WHAT YOU NEED TO DO:
Give every line of the data again, unchanged, but with no pictures.

(Collected data)
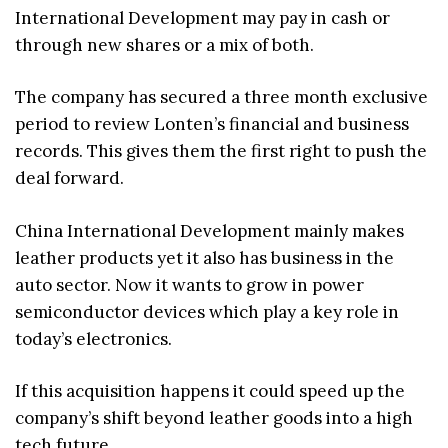
International Development may pay in cash or
through new shares or a mix of both.
The company has secured a three month exclusive
period to review Lonten’s financial and business
records. This gives them the first right to push the
deal forward.
China International Development mainly makes
leather products yet it also has business in the
auto sector. Now it wants to grow in power
semiconductor devices which play a key role in
today’s electronics.
If this acquisition happens it could speed up the
company’s shift beyond leather goods into a high
tech future.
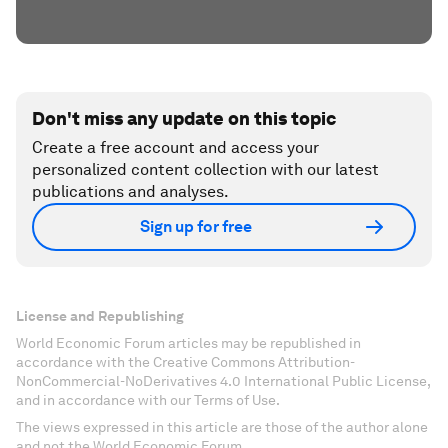
Don't miss any update on this topic
Create a free account and access your
personalized content collection with our latest
publications and analyses.
Sign up for free
License and Republishing
World Economic Forum articles may be republished in
accordance with the Creative Commons Attribution-
NonCommercial-NoDerivatives 4.0 International Public License,
and in accordance with our Terms of Use.
The views expressed in this article are those of the author alone
and not the World Economic Forum.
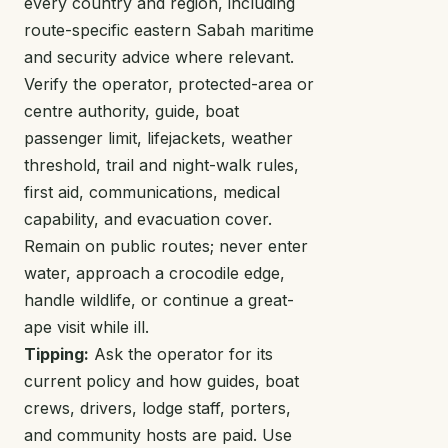
every country and region, including
route-specific eastern Sabah maritime
and security advice where relevant.
Verify the operator, protected-area or
centre authority, guide, boat
passenger limit, lifejackets, weather
threshold, trail and night-walk rules,
first aid, communications, medical
capability, and evacuation cover.
Remain on public routes; never enter
water, approach a crocodile edge,
handle wildlife, or continue a great-
ape visit while ill.
Tipping:
Ask the operator for its
current policy and how guides, boat
crews, drivers, lodge staff, porters,
and community hosts are paid. Use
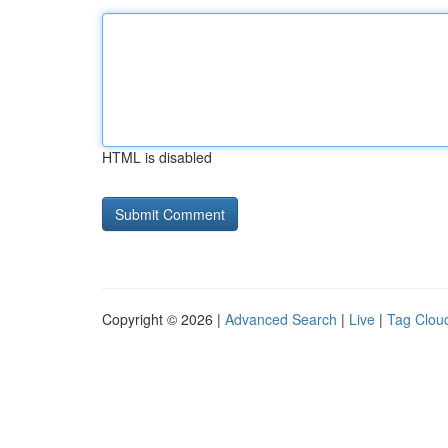
HTML is disabled
Copyright © 2026 |
Advanced Search
|
Live
|
Tag Clou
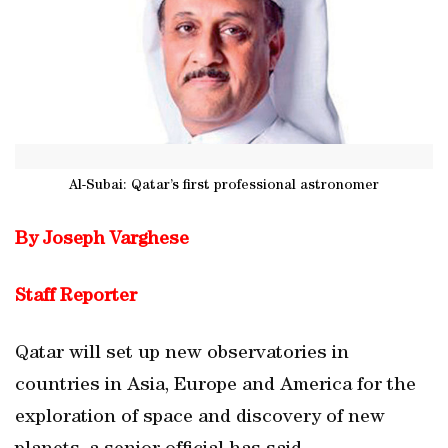
Al-Subai: Qatar’s first professional astronomer
By Joseph Varghese
Staff Reporter
Qatar will set up new observatories in
countries in Asia, Europe and America for the
exploration of space and discovery of new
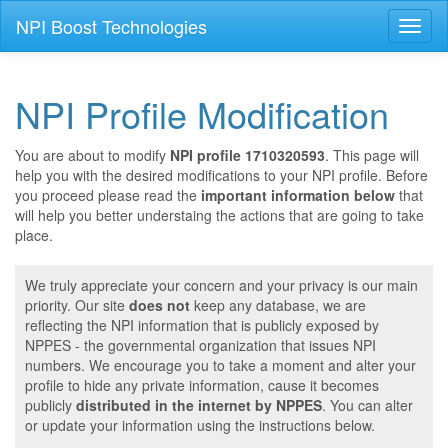
NPI Boost Technologies
Toggl
naviga
NPI Profile Modification
You are about to modify
NPI profile 1710320593
. This page will
help you with the desired modifications to your NPI profile. Before
you proceed please read the
important information below
that
will help you better understaing the actions that are going to take
place.
We truly appreciate your concern and your privacy is our main
priority. Our site
does not
keep any database, we are
reflecting the NPI information that is publicly exposed by
NPPES - the governmental organization that issues NPI
numbers. We encourage you to take a moment and alter your
profile to hide any private information, cause it becomes
publicly
distributed in the internet by NPPES
. You can alter
or update your information using the instructions below.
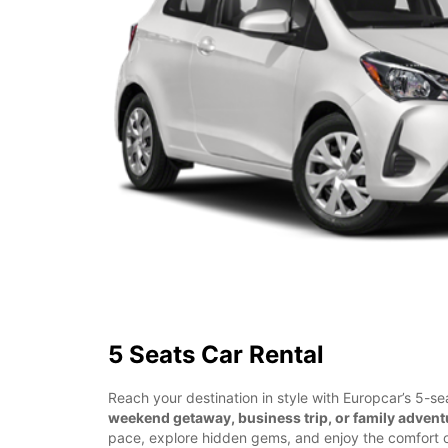
5 Seats Car Rental
Reach your destination in style with Europcar’s 5-sea
weekend getaway, business trip, or family advent
pace, explore hidden gems, and enjoy the comfort o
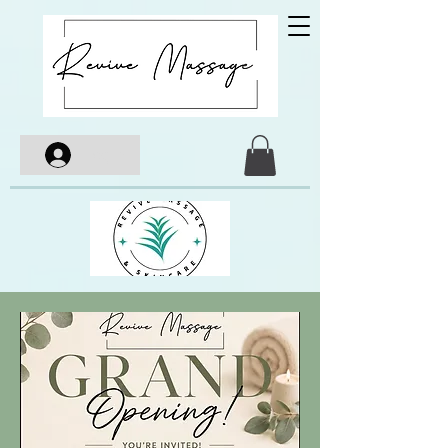
Log In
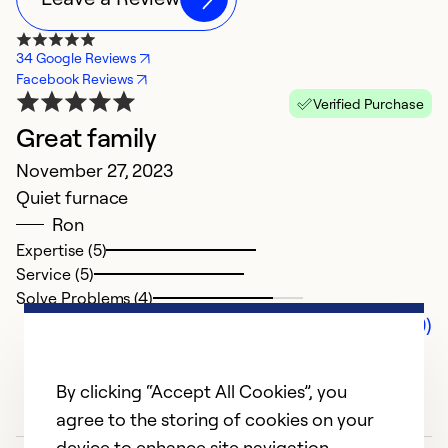
34 Google Reviews
Facebook Reviews
Verified Purchase
Great family
November 27, 2023
Quiet furnace
Ron
Expertise (5)
Service (5)
Solve Problems (4)
Comments (0)
By clicking “Accept All Cookies”, you
agree to the storing of cookies on your
device to enhance site navigation,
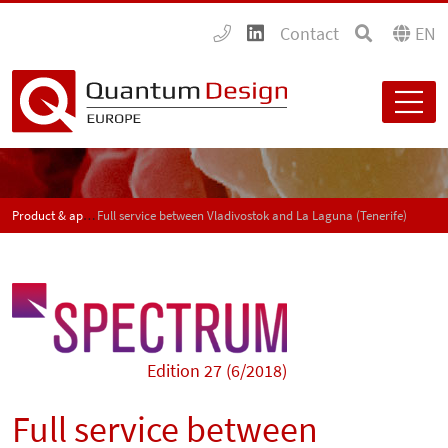
Contact
EN
Product & application news - SPECTRUM
Full service between Vladivostok and La Laguna (Tenerife)
Edition 27 (6/2018)
Full service between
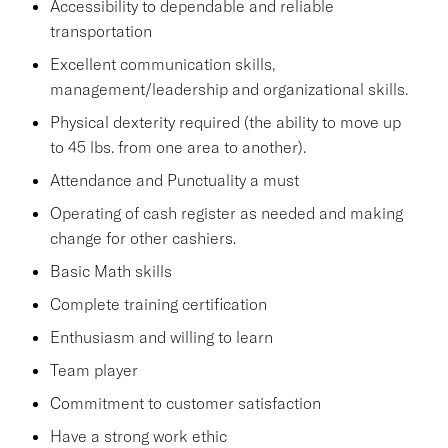
Accessibility to dependable and reliable
transportation
Excellent communication skills,
management/leadership and organizational skills.
Physical dexterity required (the ability to move up
to 45 lbs. from one area to another).
Attendance and Punctuality a must
Operating of cash register as needed and making
change for other cashiers.
Basic Math skills
Complete training certification
Enthusiasm and willing to learn
Team player
Commitment to customer satisfaction
Have a strong work ethic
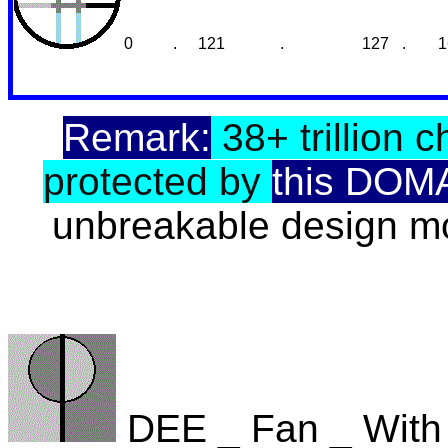
0
.
121
.
127
.
1
Remark:
38+ trillion c
protected by
this DOM
unbreakable design mo
DEE _ Fan _ With 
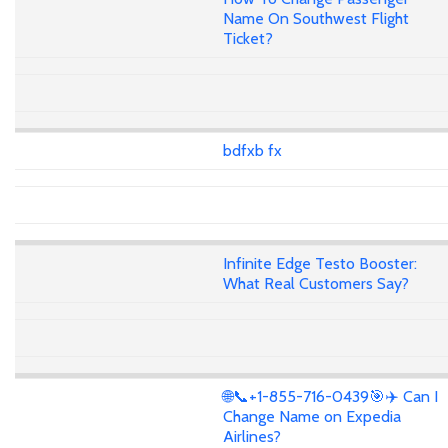
Name On Southwest Flight
Ticket?
bdfxb fx
Infinite Edge Testo Booster:
What Real Customers Say?
🌐📞+1-855-716-0439🎯✈️ Can I
Change Name on Expedia
Airlines?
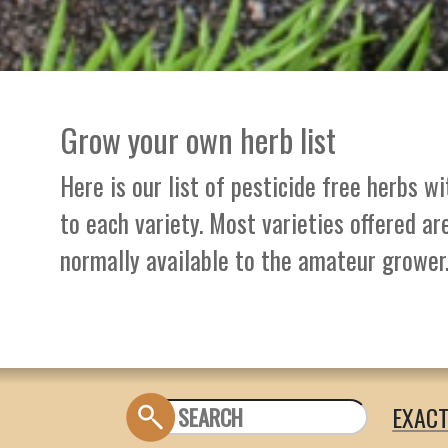
Grow your own herb list
Here is our list of pesticide free herbs w
to each variety. Most varieties offered ar
normally available to the amateur grower
EXAC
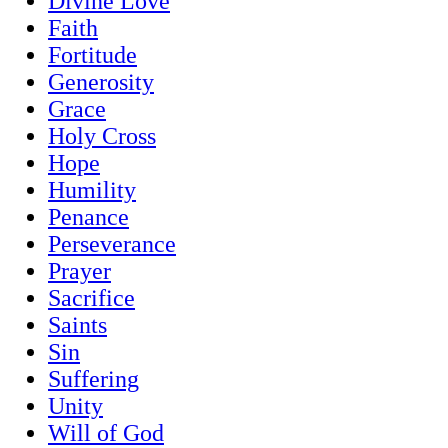
Divine Love
Faith
Fortitude
Generosity
Grace
Holy Cross
Hope
Humility
Penance
Perseverance
Prayer
Sacrifice
Saints
Sin
Suffering
Unity
Will of God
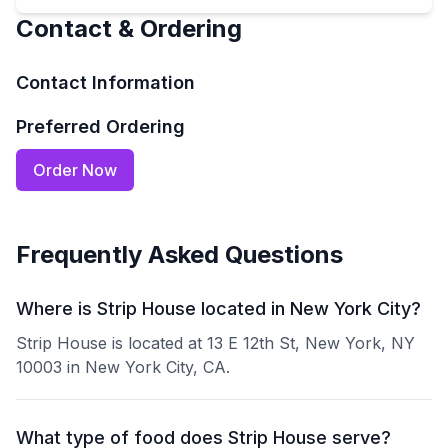
Contact & Ordering
Contact Information
Preferred Ordering
Order Now
Frequently Asked Questions
Where is Strip House located in New York City?
Strip House is located at 13 E 12th St, New York, NY
10003 in New York City, CA.
What type of food does Strip House serve?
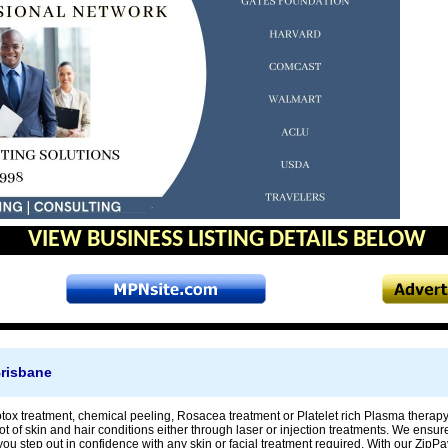
VIEW BUSINESS LISTING DETAILS BELOW
risbane
botox treatment, chemical peeling, Rosacea treatment or Platelet rich Plasma thera
ot of skin and hair conditions either through laser or injection treatments. We ensu
you step out in confidence with any skin or facial treatment required. With our ZipPa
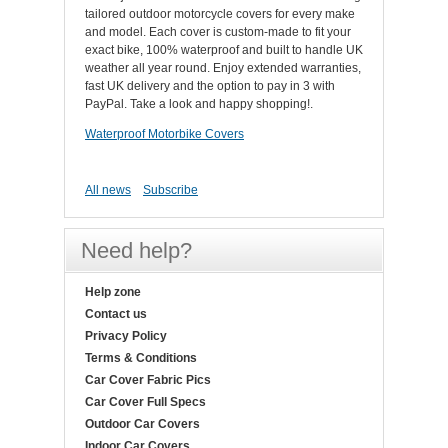
tailored outdoor motorcycle covers for every make
and model. Each cover is custom-made to fit your
exact bike, 100% waterproof and built to handle UK
weather all year round. Enjoy extended warranties,
fast UK delivery and the option to pay in 3 with
PayPal. Take a look and happy shopping!.
Waterproof Motorbike Covers
All news
Subscribe
Need help?
Help zone
Contact us
Privacy Policy
Terms & Conditions
Car Cover Fabric Pics
Car Cover Full Specs
Outdoor Car Covers
Indoor Car Covers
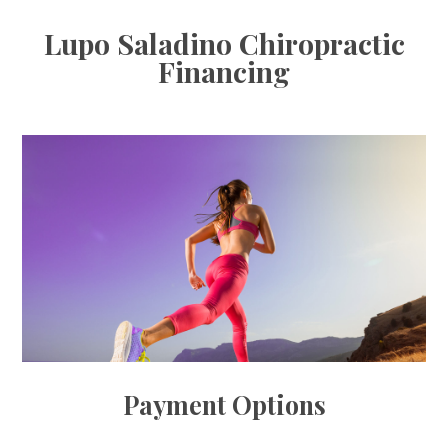
Lupo Saladino Chiropractic
Financing
Payment Options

RESULT FOR THIS EXERCISE:
International Development may pay in cash or
through new shares or a mix of both.
The company has secured a three month exclusive
period to review Lonten’s financial and business
records. This gives them the first right to push the
deal forward.
China International Development mainly makes
leather products yet it also has business in the
auto sector. Now it wants to grow in power
semiconductor devices which play a key role in
today’s electronics.
If this acquisition happens it could speed up the
company’s shift beyond leather goods into a high
tech future.
Don't miss any update on this topic
Create a free account and access your
personalized content collection with our latest
publications and analyses.
Sign up for free
License and Republishing
World Economic Forum articles may be republished in
accordance with the Creative Commons Attribution-
NonCommercial-NoDerivatives 4.0 International Public License,
and in accordance with our Terms of Use.
The views expressed in this article are those of the author alone
and not the World Economic Forum.
every country and region, including
route-specific eastern Sabah maritime
and security advice where relevant.
Verify the operator, protected-area or
centre authority, guide, boat
passenger limit, lifejackets, weather
threshold, trail and night-walk rules,
first aid, communications, medical
capability, and evacuation cover.
Remain on public routes; never enter
water, approach a crocodile edge,
handle wildlife, or continue a great-
ape visit while ill.
Tipping:
Ask the operator for its
current policy and how guides, boat
crews, drivers, lodge staff, porters,
and community hosts are paid. Use
HTML is disabled
Copyright © 2026 |
Advanced Search
|
Live
|
Tag Clou
Al-Subai: Qatar’s first professional astronomer
By Joseph Varghese
Staff Reporter
Qatar will set up new observatories in
countries in Asia, Europe and America for the
exploration of space and discovery of new
NPI Boost Technologies
Toggl
naviga
NPI Profile Modification
You are about to modify
NPI profile 1710320593
. This page will
help you with the desired modifications to your NPI profile. Before
you proceed please read the
important information below
that
will help you better understaing the actions that are going to take
place.
We truly appreciate your concern and your privacy is our main
priority. Our site
does not
keep any database, we are
reflecting the NPI information that is publicly exposed by
NPPES - the governmental organization that issues NPI
numbers. We encourage you to take a moment and alter your
profile to hide any private information, cause it becomes
publicly
distributed in the internet by NPPES
. You can alter
or update your information using the instructions below.
5 Seats Car Rental
Reach your destination in style with Europcar’s 5-sea
weekend getaway, business trip, or family advent
pace, explore hidden gems, and enjoy the comfort o
Log In
34 Google Reviews
Facebook Reviews
Verified Purchase
Great family
November 27, 2023
Quiet furnace
Ron
Expertise (5)
Service (5)
Solve Problems (4)
Comments (0)
By clicking “Accept All Cookies”, you
agree to the storing of cookies on your
device to enhance site navigation,
Contact
EN
Product & application news - SPECTRUM
Full service between Vladivostok and La Laguna (Tenerife)
Edition 27 (6/2018)
Full service between
Accessibility to dependable and reliable
transportation
Excellent communication skills,
management/leadership and organizational skills.
Physical dexterity required (the ability to move up
to 45 lbs. from one area to another).
Attendance and Punctuality a must
Operating of cash register as needed and making
change for other cashiers.
Basic Math skills
Complete training certification
Enthusiasm and willing to learn
Team player
Commitment to customer satisfaction
Have a strong work ethic
0
.
121
.
127
.
1
Remark:
38+ trillion c
protected by
this DOM
unbreakable design mo
DEE _ Fan _ With 
Name On Southwest Flight
Ticket?
bdfxb fx
Infinite Edge Testo Booster:
What Real Customers Say?
🌐📞+1-855-716-0439🎯✈️ Can I
Change Name on Expedia
Airlines?
Grow your own herb list
Here is our list of pesticide free herbs w
to each variety. Most varieties offered ar
normally available to the amateur grower
EXAC
Divine Love
Faith
Fortitude
Generosity
Grace
Holy Cross
Hope
Humility
Penance
Perseverance
Prayer
Sacrifice
Saints
Sin
Suffering
Unity
Will of God
Contact & Ordering
Contact Information
Preferred Ordering
Order Now
Frequently Asked Questions
Where is Strip House located in New York City?
Strip House is located at 13 E 12th St, New York, NY
10003 in New York City, CA.
What type of food does Strip House serve?
VIEW BUSINESS LISTING DETAILS BELOW
risbane
botox treatment, chemical peeling, Rosacea treatment or Platelet rich Plasma thera
ot of skin and hair conditions either through laser or injection treatments. We ensu
you step out in confidence with any skin or facial treatment required. With our ZipPa
tailored outdoor motorcycle covers for every make
and model. Each cover is custom-made to fit your
exact bike, 100% waterproof and built to handle UK
weather all year round. Enjoy extended warranties,
fast UK delivery and the option to pay in 3 with
PayPal. Take a look and happy shopping!.
Waterproof Motorbike Covers
All news
Subscribe
Need help?
Help zone
Contact us
Privacy Policy
Terms & Conditions
Car Cover Fabric Pics
Car Cover Full Specs
Outdoor Car Covers
Indoor Car Covers
Lupo Saladino Chiropractic
Financing
Payment Options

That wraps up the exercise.